━━━ Supplied records

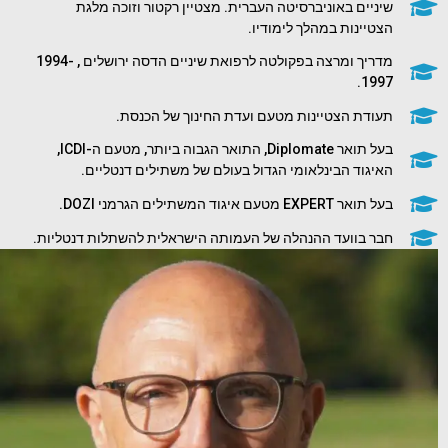
שיניים באוניברסיטה העברית. מצטיין רקטור וזוכה מלגת
הצטיינות במהלך לימודיו.
מדריך ומרצה בפקולטה לרפואת שיניים הדסה ירושלים , 1994-
1997.
תעודת הצטיינות מטעם ועדת החינוך של הכנסת.
בעל תואר Diplomate, התואר הגבוה ביותר, מטעם ה-ICDI,
האיגוד הבינלאומי הגדול בעולם של משתילים דנטליים.
בעל תואר EXPERT מטעם איגוד המשתילים הגרמני DOZI.
חבר בוועד ההנהלה של העמותה הישראלית להשתלות דנטליות.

━━━━━━

About this task - Repeat the data above word for word, without pictures.

Written answer -
שיניים באוניברסיטה העברית. מצטיין רקטור וזוכה מלגת
הצטיינות במהלך לימודיו.
מדריך ומרצה בפקולטה לרפואת שיניים הדסה ירושלים , 1994-
1997.
תעודת הצטיינות מטעם ועדת החינוך של הכנסת.
בעל תואר Diplomate, התואר הגבוה ביותר, מטעם ה-ICDI,
האיגוד הבינלאומי הגדול בעולם של משתילים דנטליים.
בעל תואר EXPERT מטעם איגוד המשתילים הגרמני DOZI.
חבר בוועד ההנהלה של העמותה הישראלית להשתלות דנטליות.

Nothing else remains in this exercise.